A federal judge has approved a class-action settlement.
The ongoing saga of defective transmissions installed in the Ford Fiesta and Ford Focus appears to have entered a new and potentially final phase. According to media reports, including the Detroit Free Press, a federal judge late last week approved a class-action settlement that will see Ford repurchase thousands of vehicles for upwards of $22,000 apiece. Details of the settlement are only now being released as lawyers make a final deal with Ford.
Michael Kirkpatrick, an attorney who works for the non-profit consumer advocacy group called Public Citizen, claims the settlement could cost Ford upwards of $500 million. Kirkpatrick previously successfully fought against the initial $35 million settlement because it worked in financial favor of the lawyers, not the plaintiffs. The settlement was overturned.

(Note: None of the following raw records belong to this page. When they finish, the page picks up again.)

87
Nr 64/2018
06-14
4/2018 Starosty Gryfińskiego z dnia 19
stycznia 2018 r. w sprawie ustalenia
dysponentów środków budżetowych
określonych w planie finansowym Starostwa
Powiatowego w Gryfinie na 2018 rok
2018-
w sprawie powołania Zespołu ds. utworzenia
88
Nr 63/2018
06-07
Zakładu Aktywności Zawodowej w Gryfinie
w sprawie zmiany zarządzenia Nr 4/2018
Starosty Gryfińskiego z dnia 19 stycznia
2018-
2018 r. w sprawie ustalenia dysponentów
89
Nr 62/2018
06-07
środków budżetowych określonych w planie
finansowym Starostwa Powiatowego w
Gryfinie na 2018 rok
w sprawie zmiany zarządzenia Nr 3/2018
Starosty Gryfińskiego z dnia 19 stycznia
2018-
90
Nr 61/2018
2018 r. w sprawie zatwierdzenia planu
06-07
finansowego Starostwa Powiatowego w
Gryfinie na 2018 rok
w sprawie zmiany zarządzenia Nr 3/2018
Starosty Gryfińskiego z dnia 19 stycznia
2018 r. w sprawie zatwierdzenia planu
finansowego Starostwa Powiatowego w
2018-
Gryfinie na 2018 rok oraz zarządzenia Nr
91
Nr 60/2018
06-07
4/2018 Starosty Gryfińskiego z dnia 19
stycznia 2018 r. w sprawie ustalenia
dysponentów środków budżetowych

If you recall, the case involves the 2012-2016 Focus and 2011-2016 Fiesta models equipped with the DPS6 transmission. This gearbox was prone to "shuddering, slipping, bucking, jerking, hesitation while changing gears, premature internal wear, delays in downshifting, and in some cases, sudden or delayed acceleration."
In response to the new ruling, Ford spokesman Said Deep said that "We are pleased with the court's ruling and look forward to the final implementation of the settlement." The lead attorney representing the plaintiffs, Ryan Wu, says this has been an eight-year saga to hold Ford accountable for these transmission issues and that the automaker could wind up spending at least $100 million for buybacks alone.
Another piece of good news for owners is that there's still plenty of time to seek compensation from Ford. They will have at least seven months from the date of the settlement to file a buyback claim. Some may even have until 2023 to do so.
Previously, Ford spent $47 million buying back 2,666 vehicles with owners receiving $15,000 to $22,000. In order to qualify for the repurchase agreement, owners must provide evidence of at least three transmission-related repairs made within five years or 60,000 miles. Those who don't qualify for repurchase can still be eligible for compensation as Ford is setting aside a minimum of $30 million for cash payments.
Will this ultimately be the end of a years-long drama for affected owners? Hopefully. Equally important, Ford has learned a lesson in regards to launching underdeveloped products. You can't bring vehicles to market if there are likely to be defects. It's that simple.